Robert F. Murphy
Ray and Stephanie Lane Center for Computational Biology,
Center for Bioimage Informatics, and Departments of Biological Sciences, Biomedical Engineering, and Machine Learning
Carnegie Mellon University
Biography:
Robert F. Murphy is the Ray and Stephanie Lane Professor of Computational Biology and director of the Ray and Stephanie Lane Center for Computational Biology at Carnegie Mellon University. He also is Professor of Biological Sciences, Biomedical Engineering, and Machine Learning, and Director (with Jelena Kovacevic) of the Center for Biomedical Image Informatics at Carnegie Mellon. He also directs (with Ivet Bahar) the joint CMU-Pitt Ph.D. Program in Computational Biology. Prior to arriving at Carnegie Mellon, Dr. Murphy was a Damon Runyon-Walter Winchell Cancer Foundation postdoctoral fellow with Dr. Charles R. Cantor at Columbia University from 1979 through 1983. Dr. Murphy earned an A. B. in Biochemistry from Columbia College in 1974 and a Ph.D. in Biochemistry from the California Institute of Technology in 1980. He received a Presidential Young Investigator Award from the National Science Foundation shortly after joining the faculty at Carnegie Mellon in 1983. In 2005, NIH selected him as the first full-term chair of its new Biodata Management and Analysis Study Section. In 2006, he was named a Fellow of the American Institute for Medical and Biological Engineering. Dr. Murphy has received research grants from the National Institutes of Health, the National Science Foundation, the American Cancer Society, the American Heart Association, the Arthritis Foundation, and the Rockefeller Brothers Fund. He has co-edited two books and two special journal issues on “Cell and Molecular Imaging,” and published over 140 research papers. He is President-elect of the International Society for the Advancement of Cytometry.
Dr. Murphy’s career has centered on combining fluorescence-based cell measurement methods with quantitative and computational methods. His group at Carnegie Mellon did extensive work on the application of flow cytometry to analyze endocytic membrane traffic beginning in the early 1980’s and pioneered the application of machine learning methods to high-resolution fluorescence microscope images depicting subcellular location patterns in the mid 1990’s. This work led to the development of the first systems for automatically recognizing all major organelle patterns in 2D and 3D images. He currently leads NIH-funded projects for proteome-wide determination of subcellular location in 3T3 cells and continued development of the SLIF system for automated extraction of information from text and images in online journal articles. His group is also responsible for providing image informatics tools for the NIH-funded Technology Center for Networks and Pathways (headquartered at Carnegie Mellon) and for providing structured, image-based information on subcellular location for the National Center for Integrative Biomedical Informatics (headquartered at the University of Michigan).
Dr. Murphy’s leadership experience includes developing the first formal undergraduate program in computational biology in 1987 and founding the Merck Computational Biology and Chemistry program at Carnegie Mellon in 1999. These programs were important forerunners to the 2005 establishment of a Ph.D. program in computational biology in partnership with the University of Pittsburgh. Under his leadership, this program was chosen as one of only ten awardees through the HHMI-NIBIB Interfaces Initiative.

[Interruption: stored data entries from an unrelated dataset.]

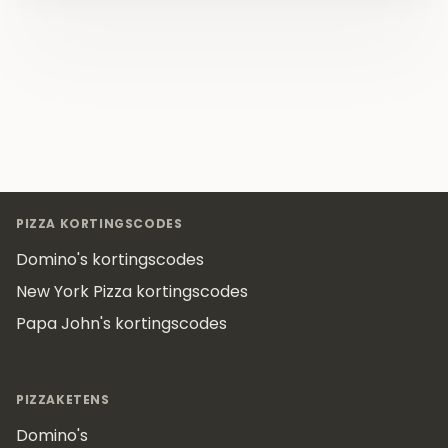
Footer
PIZZA KORTINGSCODES
Domino's kortingscodes
New York Pizza kortingscodes
Papa John's kortingscodes
PIZZAKETENS
Domino's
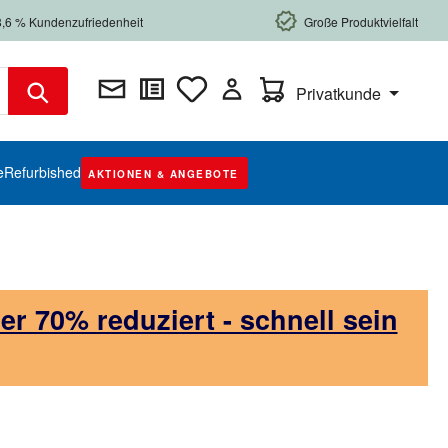
8,6 % Kundenzufriedenheit
Große Produktvielfalt
Warenkorb enthält 0 Posi
Privatkunde
e
Refurbished
AKTIONEN & ANGEBOTE
 70% reduziert - schnell sein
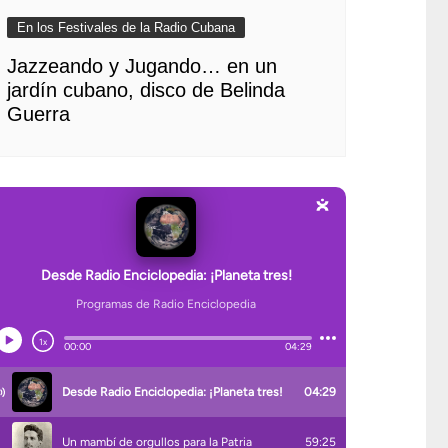
En los Festivales de la Radio Cubana
Jazzeando y Jugando… en un
jardín cubano, disco de Belinda
Guerra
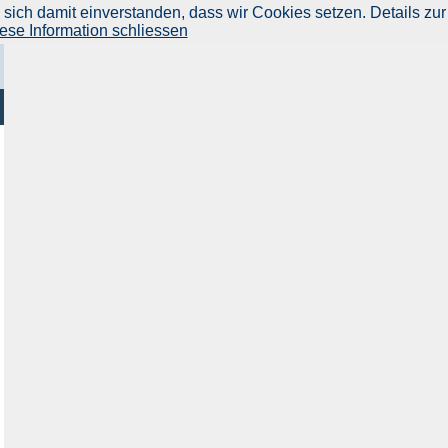
ich damit einverstanden, dass wir Cookies setzen. Details zur
ese Information schliessen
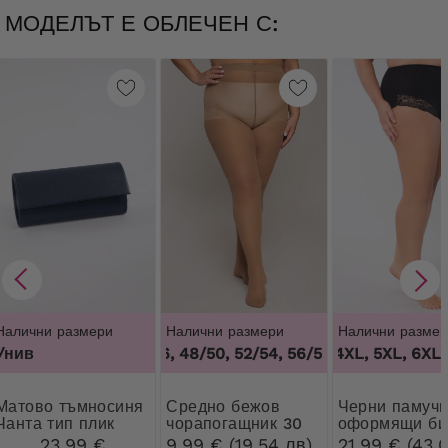
МОДЕЛЪТ Е ОБЛЕЧЕН С:
Налични размери
Налични размери
Налични размер
Унив
44/46, 48/50, 52/54, 56/58, 60/62
3XL, 4XL, 5XL, 6XL, 
,
44/46, 
о тъмносиня
Средно бежов
Черни памучни
Чанта тип плик
чорапогащник 30
оформящи би
DEN Ribessa
с дантела
23,99 €
9,99 € (19,54 лв)
21,99 € (43,0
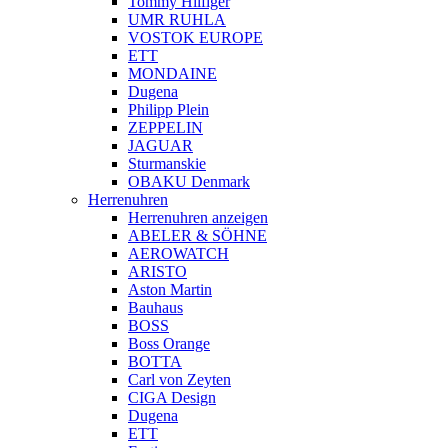
Tommy Hilfiger
UMR RUHLA
VOSTOK EUROPE
ETT
MONDAINE
Dugena
Philipp Plein
ZEPPELIN
JAGUAR
Sturmanskie
OBAKU Denmark
Herrenuhren
Herrenuhren anzeigen
ABELER & SÖHNE
AEROWATCH
ARISTO
Aston Martin
Bauhaus
BOSS
Boss Orange
BOTTA
Carl von Zeyten
CIGA Design
Dugena
ETT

Talk Title: Extraction of Subcellular Location Assertions and Models from Structured and Unstructured Sources
Abstract:An important challenge in the post-genomic era is to identify subcellular location on a proteome-wide basis. A major source of information for this task is imaging of tagged proteins in living cells using fluorescence microscopy. We have previously developed automated systems to interpret the images resulting from such experiments and demonstrated that they can perform as well or better than visual inspection. I will discuss our recent work on extending these approaches to provide comprehensive analysis of subcellular location on a proteome-wide basis. This includes building systems for automated extraction of assertions about protein subcellular location from the combination of text and images in unstructured sources like online journal articles, systems for defining families of proteins that show statistically-indistinguishable subcellular patterns, and systems for training generative models of subcellular location from cell images. I will also describe using real and synthetic images from these systems in cell simulations.